I'm using gcc 8.2.1 and trying to build this code:

std::string dir = "Documents";
char * _tempname = static_cast <char*> (malloc( dir.length() + 14));
strncpy (_tempname, dir.c_str(), dir.length()+1 );
strncat (_tempname, "/hellooXXXXXX", 13);

but it gives me this warning:

warning: 'char* strncat(char*, const char*, size_t)' specified bound 13 equals source length [-Wstringop-overflow=]

After searching I found that it's an overflow problem to have the size_t equals the source length according to the discussion in this link but I couldn't understand why this is considered a problem and why this overflows the destination. And how could I remove this warning without changing my code?

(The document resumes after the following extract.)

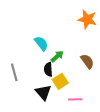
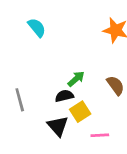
cyan semicircle: (41, 43) -> (37, 28), moved
black semicircle: (48, 69) -> (64, 96), turned 80

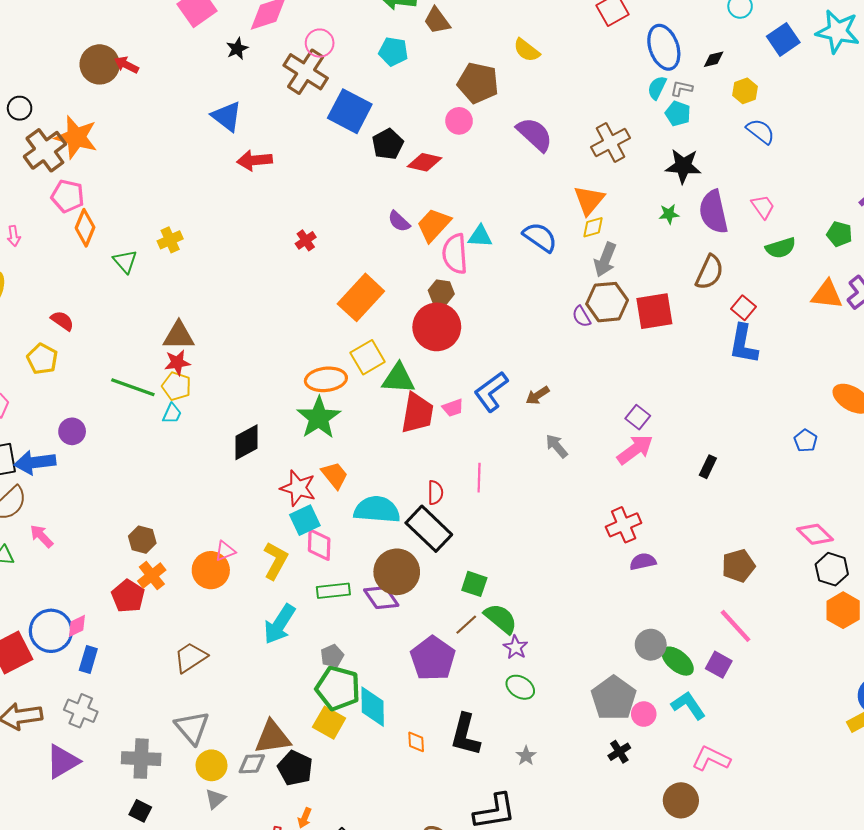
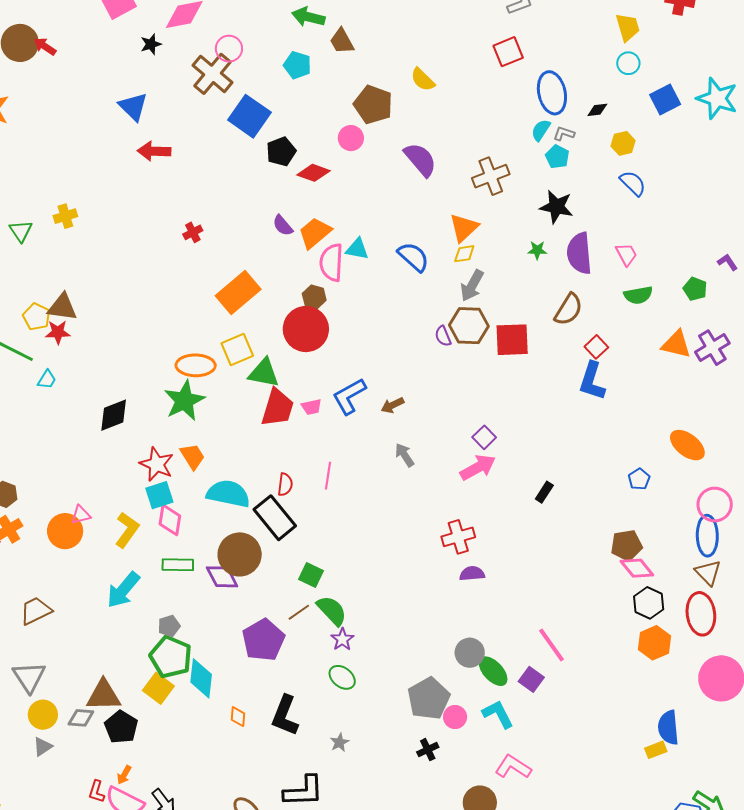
yellow pentagon: (176, 386) -> (37, 317), moved
brown pentagon: (738, 566) -> (626, 545), moved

Apparently GCC understands that strncat(_tempname, "/hellooXXXXXX", 13); is no different from strcat(_tempname, "/hellooXXXXXX");, and finds it suspicious that you're using former instead of the latter.

If you can change the code, use strcat instead (or even better, rewrite the thing to use std::string).

If you can't change the code, use -Wno-stringop-overflow flag to disable the warning.

my understanding is that gcc issues this warning only because it's a common mistake for users to set the bound equal to the src length, nothing more.

The function expects the space left in the destination not the length of the source string, so use

// ...
strncat(_tempname, "/hellooXXXXXX", dir.length() + 14 - strlen(_tempname) - 1);` 

instead. No, forget that. Use std::string instead.